In Fes traf ich einen franz. Angelguide. Er war unterwegs um eine Gruppe an einem Forellengewässer zubetreuen. Der Preis für die Lizenz war fast höher als bei uns ----. In Midelt erzählte mir der Campingplatzbetreiber von einem Stausee bei Er Rachidia mit anscheinend enormem Schwarzbarsch-Bestand; er hätte bei senem letzten Besuch 400 Fische gefangen! -- Dieser See lag an meiner Strecke und natürlich wollte ich mein Glück versuchen. Über Köder und Methoden war ich informiert, auch, wie ich zu einer Lizenz käme ohne in die nächste Bezirksstadt fahren zu müssen. A b e r , eine Zufahrt hätte durch eine Militärstation geführt und bei der zweiten, sie führte durch ein Dorf, umringte mich gleich eine ganze Horde Jugendlicher! --- Für einen einheimischen Autofahrer wurde Platz zum Vorbeifahren gemacht und ich nützte die Gunst der Stunde und bin gleich mit entkommen. 
Den einzigen Angelerfolg erzielte ich nördlich von Agadir. Wärend einiger Tage mit starkem, auflandigen Wind waren schlagartig kleine, jagende Makrelen an der Küste. Sie ließen sich mit der "Hegene" in dem 0,5 bis 1,5 m tiefen Wasser massenhaft fangen. Mein Anteil war etwa 2 x 50 Stück und sie schmeckten ganz vorzüglich. Was wir nicht verwerten konnten, erfreute die Einheimischen. ---- Nur Europäer verwendeten die Hegene und man konnte ganz unterschiedliche Eigenbau-Produkte sehen. Haken, die mit Federn, Plastikstreifen, Gummis, Wollfäden und mit dünnem Alublechstreifen umwickelt waren. 
Das Meer in Marokko mit seiner Steilküste ist schwer befischbar, gilt aber als sehr fischreich. Im Süden gibt es Corbin bis zu 60 kg. Ein Franzose berichtete vom Fang eines Geigenrochens und Wolfsbarsche sind anscheinend fast allgegenwärtig. Alles in Allem ein Revier zum Entdecken vor der Haustüre?

Pfrille


----------



## uwe103 (8. Oktober 2005)

*AW: Frühling in Marokko*

Hi Pfrille,

zunächst hab Dank für den schönen Reisebericht. Wie schaut es in Marokko mit der Meresangelei vom Boot aus?
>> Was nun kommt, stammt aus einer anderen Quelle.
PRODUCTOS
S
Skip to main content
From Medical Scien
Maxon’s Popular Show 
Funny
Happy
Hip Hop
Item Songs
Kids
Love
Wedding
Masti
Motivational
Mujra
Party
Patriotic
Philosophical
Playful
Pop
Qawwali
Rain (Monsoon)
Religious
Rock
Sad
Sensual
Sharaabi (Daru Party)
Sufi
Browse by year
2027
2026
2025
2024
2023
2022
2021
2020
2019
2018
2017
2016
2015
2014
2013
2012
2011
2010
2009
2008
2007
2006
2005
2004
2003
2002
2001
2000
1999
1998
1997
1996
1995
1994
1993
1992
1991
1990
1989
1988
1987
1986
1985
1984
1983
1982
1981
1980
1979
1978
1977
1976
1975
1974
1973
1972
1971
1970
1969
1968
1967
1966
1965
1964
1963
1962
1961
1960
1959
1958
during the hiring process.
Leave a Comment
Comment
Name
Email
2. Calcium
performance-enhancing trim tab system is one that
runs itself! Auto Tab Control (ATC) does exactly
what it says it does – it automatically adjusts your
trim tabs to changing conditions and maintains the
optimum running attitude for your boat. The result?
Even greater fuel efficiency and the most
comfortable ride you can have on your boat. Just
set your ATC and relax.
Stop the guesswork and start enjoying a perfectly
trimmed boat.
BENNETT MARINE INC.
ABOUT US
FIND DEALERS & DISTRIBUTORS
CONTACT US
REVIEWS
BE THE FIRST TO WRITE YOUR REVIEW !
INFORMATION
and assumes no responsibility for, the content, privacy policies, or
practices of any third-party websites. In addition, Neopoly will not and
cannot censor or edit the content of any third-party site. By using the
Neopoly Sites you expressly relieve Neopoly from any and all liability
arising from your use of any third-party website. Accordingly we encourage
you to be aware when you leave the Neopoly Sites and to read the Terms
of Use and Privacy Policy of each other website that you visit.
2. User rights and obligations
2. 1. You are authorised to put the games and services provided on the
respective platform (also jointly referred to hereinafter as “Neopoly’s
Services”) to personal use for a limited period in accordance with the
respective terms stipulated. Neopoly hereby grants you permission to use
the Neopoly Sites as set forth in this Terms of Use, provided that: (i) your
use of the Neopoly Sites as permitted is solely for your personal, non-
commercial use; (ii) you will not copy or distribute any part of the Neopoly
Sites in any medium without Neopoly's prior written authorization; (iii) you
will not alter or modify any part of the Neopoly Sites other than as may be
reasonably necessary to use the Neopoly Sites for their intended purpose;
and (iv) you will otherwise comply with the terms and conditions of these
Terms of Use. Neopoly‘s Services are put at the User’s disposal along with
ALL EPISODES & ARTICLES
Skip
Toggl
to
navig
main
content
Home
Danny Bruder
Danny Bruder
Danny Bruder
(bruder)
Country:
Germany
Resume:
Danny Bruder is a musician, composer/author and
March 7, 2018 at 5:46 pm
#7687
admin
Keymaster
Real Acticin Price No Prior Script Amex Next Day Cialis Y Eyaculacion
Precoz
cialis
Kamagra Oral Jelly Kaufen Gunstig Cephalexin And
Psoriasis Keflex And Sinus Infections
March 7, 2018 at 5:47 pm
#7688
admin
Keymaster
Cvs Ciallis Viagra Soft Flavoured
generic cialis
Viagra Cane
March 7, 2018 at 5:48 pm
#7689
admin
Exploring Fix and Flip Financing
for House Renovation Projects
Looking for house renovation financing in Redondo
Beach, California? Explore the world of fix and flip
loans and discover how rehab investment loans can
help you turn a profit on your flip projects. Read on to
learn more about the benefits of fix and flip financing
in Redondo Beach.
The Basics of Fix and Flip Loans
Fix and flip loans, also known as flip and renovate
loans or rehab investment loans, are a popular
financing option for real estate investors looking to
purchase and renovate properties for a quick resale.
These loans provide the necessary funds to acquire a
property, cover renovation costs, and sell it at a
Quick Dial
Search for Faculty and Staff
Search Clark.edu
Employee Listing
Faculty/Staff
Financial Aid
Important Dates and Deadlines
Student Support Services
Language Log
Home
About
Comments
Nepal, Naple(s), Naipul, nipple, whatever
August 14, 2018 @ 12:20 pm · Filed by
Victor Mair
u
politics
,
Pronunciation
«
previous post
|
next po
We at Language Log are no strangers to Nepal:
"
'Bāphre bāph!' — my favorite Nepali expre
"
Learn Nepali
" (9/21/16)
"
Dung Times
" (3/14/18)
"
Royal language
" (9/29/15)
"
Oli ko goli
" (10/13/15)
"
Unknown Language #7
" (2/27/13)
Gibt es Charterboote für das Schleppfischen in größeren Tiefen auf dem Meer?


----------



## Pfrille (10. Oktober 2005)

*AW: Frühling in Marokko*

Hallo Uwe 103
     Ich kann Dir über Boote zum Schleppfischen im Meer nichts wirklich selbst Erprobtes oder Gefundenes berichten. Es soll   !!!  irgendwo einen Österreicher geben, der Angler betreut. Und in Dakhla (Westsahara etwa 150 km vor der mauretanischen Grenze) gibt es einige Fischerei - Artikel - Läden und angeblich ein Camp von Andree. 
     Darüber hinaus bin ich sicher, daß es Mitfahrgelegenheiten günstig gibt. Und gegen Bezahlung fidet sich bestimmt ein Bootseigner, der ausschließlich zu diesem Zweck hinaus fährt. 
     Ein kräftiges Petri Heil                                                   Pfrille


----------



## uwe103 (11. Oktober 2005)

*AW: Frühling in Marokko*

@Pfrille

...scheint ja dort noch richtiges Entwicklungsgebiet in dieser Hinsicht zu sein|kopfkrat    müüste man nur mal wissen, was draussen auf dem Wasser geht?


----------



## Pfrille (14. Oktober 2005)

*AW: Frühling in Marokko*

Nocheinmal Pfrille an Uwe 103

In einer alten Blinker-Zeitschrift habe ich noch einen Marokko-Artikel gefunden. Nun kann ich richtigstellen: der oben erwähnte Corbin wird Courbine geschrieben, zu deutsch Adlerfisch, und Veranstalter ist laut Artikel Sochatour.
Darüberhinaus wird berichtet, daß in der 20 x 40 km großen Bucht von Dakhlar seit 1995 ein Fangverbot für Berufsfischer besteht. 
Freundliche Grüße Pfrille


----------



## uwe103 (18. Oktober 2005)

*AW: Frühling in Marokko*

Hallo Pfrille,

den Bericht kenne ich. Habe letzte Woche erst dieses Heft durchgeblättert, weil ich etwas anderes gesucht hatte.


----------